Fiona Sampson

Walt Whitman’s poetry can change your life

Mark Doty describes how a close reading of ‘Song of Myself’ led to a greater understanding of his own self and the world

Walt Whitman in 1887. His extraordinary gaze survives even slow-motion 19th-century photography. (getty images) 
issue 09 May 2020

To describe a new book as ‘eagerly awaited’ is almost unpardonable. Yet Mark Doty’s What is the Grass: Walt Whitman in My Life is exactly that. It’s not just that Doty is an extraordinarily fine writer whose every word sings on the page. Poetry has a tendency to come into its own at exceptional times such as our own. William Wordsworth’s 250th anniversary has provoked media reflections on his consolatory power; a recently established Poetry Pharmacy is receiving attention; and social media brims with poems and poets attempting to make sense of what’s happening to us. Arguably there couldn’t be a more apt context for Doty’s book about his lifelong exploration of — and through — the great American poet Walt Whitman.

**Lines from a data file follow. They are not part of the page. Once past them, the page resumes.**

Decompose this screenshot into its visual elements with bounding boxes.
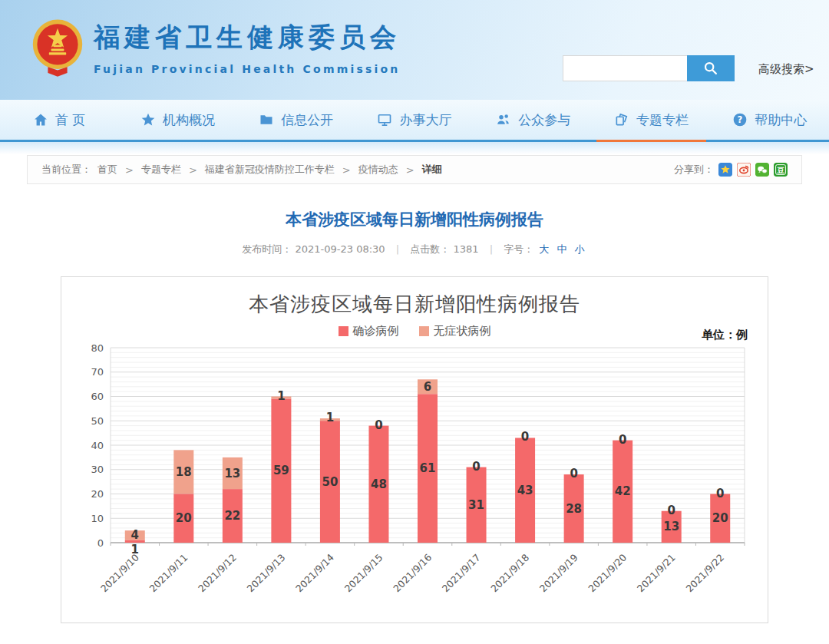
- svg-text:豆: 豆: [777, 166, 784, 174]
- bar-value-label: 22: [224, 509, 240, 523]
- nav-item-label: 信息公开: [281, 111, 333, 129]
- folder-icon: [259, 112, 274, 127]
- x-axis-tick-label: 2021/9/20: [586, 551, 629, 594]
- qzone-share-icon[interactable]: [718, 163, 732, 177]
- hits-count: 1381: [453, 243, 478, 255]
- breadcrumb: 当前位置： 首页>专题专栏>福建省新冠疫情防控工作专栏>疫情动态>详细: [41, 163, 442, 177]
- breadcrumb-bar: 当前位置： 首页>专题专栏>福建省新冠疫情防控工作专栏>疫情动态>详细 分享到：…: [27, 155, 802, 184]
- bar-value-label: 1: [277, 389, 285, 403]
- nav-item-public[interactable]: 公众参与: [474, 100, 592, 140]
- y-axis-tick-label: 50: [91, 415, 104, 427]
- bar-value-label: 13: [224, 467, 240, 481]
- legend-label: 确诊病例: [353, 324, 399, 339]
- nav-gradient-strip: [0, 142, 829, 154]
- breadcrumb-current: 详细: [422, 163, 442, 177]
- x-axis-tick-label: 2021/9/21: [635, 552, 678, 595]
- breadcrumb-label: 当前位置：: [41, 163, 91, 177]
- nav-item-label: 首 页: [55, 111, 85, 129]
- bar-value-label: 13: [663, 520, 679, 533]
- chart-title: 本省涉疫区域每日新增阳性病例报告: [61, 291, 768, 318]
- site-subtitle: Fujian Provincial Health Commission: [94, 63, 401, 75]
- bar-value-label: 20: [712, 511, 728, 525]
- legend-swatch: [339, 326, 348, 336]
- bar-value-label: 0: [521, 430, 529, 444]
- douban-share-icon[interactable]: 豆: [774, 163, 788, 177]
- y-axis-tick-label: 30: [91, 464, 104, 475]
- bar-value-label: 28: [566, 502, 582, 516]
- x-axis-tick-label: 2021/9/15: [342, 552, 385, 595]
- national-emblem-logo: [31, 18, 84, 80]
- legend-label: 无症状病例: [434, 324, 491, 339]
- x-axis-tick-label: 2021/9/16: [391, 551, 434, 594]
- weibo-share-icon[interactable]: [737, 163, 751, 177]
- y-axis-tick-label: 10: [91, 513, 104, 524]
- breadcrumb-link[interactable]: 专题专栏: [141, 163, 181, 177]
- hits-label: 点击数：: [410, 243, 450, 255]
- nav-item-service[interactable]: 办事大厅: [355, 100, 474, 140]
- bar-value-label: 18: [176, 465, 192, 479]
- meta-separator: |: [490, 243, 493, 255]
- nav-item-help[interactable]: ?帮助中心: [711, 100, 829, 140]
- breadcrumb-separator: >: [125, 164, 134, 176]
- search-button[interactable]: [687, 55, 735, 81]
- nav-item-about[interactable]: 机构概况: [118, 100, 236, 140]
- advanced-search-link[interactable]: 高级搜索>: [758, 62, 814, 77]
- share-bar: 分享到： 豆: [674, 163, 788, 177]
- bar-value-label: 0: [570, 467, 577, 481]
- nav-item-home[interactable]: 首 页: [0, 100, 118, 140]
- nav-item-label: 公众参与: [518, 111, 570, 129]
- bar-chart: 01020304050607080142021/9/1020182021/9/1…: [72, 345, 757, 609]
- bar-value-label: 0: [375, 418, 382, 432]
- breadcrumb-link[interactable]: 首页: [97, 163, 117, 177]
- bar-value-label: 59: [273, 464, 289, 477]
- x-axis-tick-label: 2021/9/22: [683, 552, 726, 595]
- bar-value-label: 31: [468, 498, 484, 512]
- bar-value-label: 6: [424, 380, 431, 394]
- bar-value-label: 61: [420, 461, 436, 475]
- article-meta: 发布时间： 2021-09-23 08:30 | 点击数： 1381 | 字号：…: [0, 243, 829, 256]
- chart-unit-label: 单位：例: [702, 328, 748, 342]
- x-axis-tick-label: 2021/9/10: [98, 551, 141, 594]
- x-axis-tick-label: 2021/9/17: [440, 552, 483, 595]
- bar-value-label: 1: [326, 411, 334, 424]
- nav-item-special[interactable]: 专题专栏: [592, 100, 710, 140]
- home-icon: [33, 112, 48, 127]
- x-axis-tick-label: 2021/9/13: [245, 552, 288, 595]
- nav-item-label: 办事大厅: [399, 111, 451, 129]
- breadcrumb-link[interactable]: 疫情动态: [358, 163, 398, 177]
- bar-value-label: 50: [322, 475, 338, 489]
- nav-item-info[interactable]: 信息公开: [237, 100, 355, 140]
- y-axis-tick-label: 20: [91, 488, 104, 500]
- svg-text:?: ?: [738, 114, 743, 125]
- bar-chart-svg: 01020304050607080142021/9/1020182021/9/1…: [72, 345, 757, 606]
- bar-value-label: 48: [371, 477, 387, 491]
- users-icon: [495, 112, 511, 127]
- x-axis-tick-label: 2021/9/12: [196, 552, 239, 595]
- publish-label: 发布时间：: [242, 243, 292, 255]
- page-title: 本省涉疫区域每日新增阳性病例报告: [0, 209, 829, 230]
- site-title: 福建省卫生健康委员会: [94, 20, 401, 55]
- x-axis-tick-label: 2021/9/14: [293, 551, 336, 594]
- fontsize-small[interactable]: 小: [575, 243, 585, 255]
- meta-separator: |: [396, 243, 399, 255]
- pages-icon: [614, 112, 629, 127]
- search-input[interactable]: [563, 55, 687, 81]
- nav-item-label: 专题专栏: [636, 111, 689, 129]
- question-icon: ?: [732, 112, 748, 127]
- bar-value-label: 42: [615, 484, 631, 498]
- nav-item-label: 机构概况: [163, 111, 215, 129]
- y-axis-tick-label: 0: [97, 537, 104, 549]
- wechat-share-icon[interactable]: [755, 163, 769, 177]
- y-axis-tick-label: 80: [91, 345, 104, 354]
- breadcrumb-link[interactable]: 福建省新冠疫情防控工作专栏: [205, 163, 335, 177]
- bar-value-label: 4: [131, 528, 139, 542]
- bar-value-label: 20: [176, 511, 192, 525]
- main-nav: 首 页机构概况信息公开办事大厅公众参与专题专栏?帮助中心: [0, 100, 829, 142]
- chart-legend: 确诊病例无症状病例: [61, 324, 768, 339]
- fontsize-medium[interactable]: 中: [557, 243, 567, 255]
- fontsize-label: 字号：: [504, 243, 533, 255]
- share-label: 分享到：: [674, 163, 714, 177]
- fontsize-large[interactable]: 大: [539, 243, 549, 255]
- legend-item: 确诊病例: [339, 324, 399, 339]
- publish-time: 2021-09-23 08:30: [295, 243, 385, 255]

There certainly couldn’t be a more appropriate explorer than Doty, as both a leading North American poet and a memoirist and prose writer of exceptional grace and depth. This genre-crossing book leads us on an exploration of Whitman’s work, regarding ‘Song of Myself’ as ‘a call to change our way of seeing self and other, a persuasive text that aims to revise our understandings of the most basic things. The poem wants to accompany us in the direction of awakening’.

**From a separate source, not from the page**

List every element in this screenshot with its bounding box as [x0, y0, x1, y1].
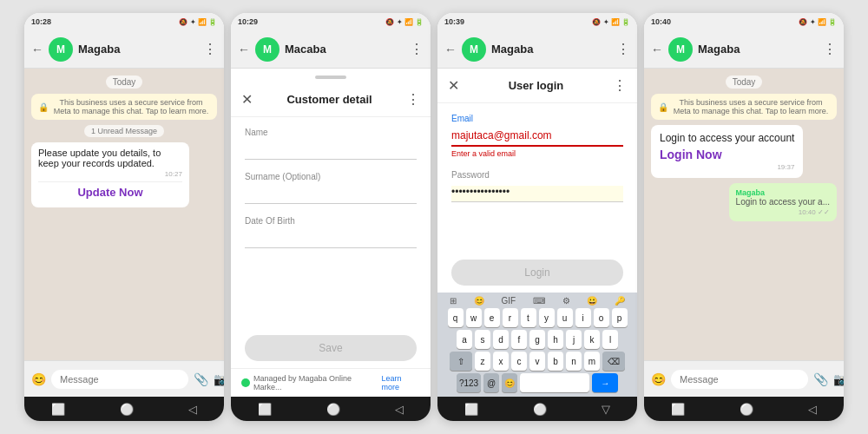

When he died in 1892 Whitman was still rewriting the epochal Leaves of Grass, first self-published in 1855. The man who wrote ‘I am large, I contain multitudes’ was as protean as his work — so charismatic that his extraordinary gaze survives even slow-motion 19th-century photography. He left school at 11, worked mainly in printing and journalism until the outbreak of the American Civil War, then moved to Washington, where he nursed wounded soldiers while holding a succession of minor civil servant roles.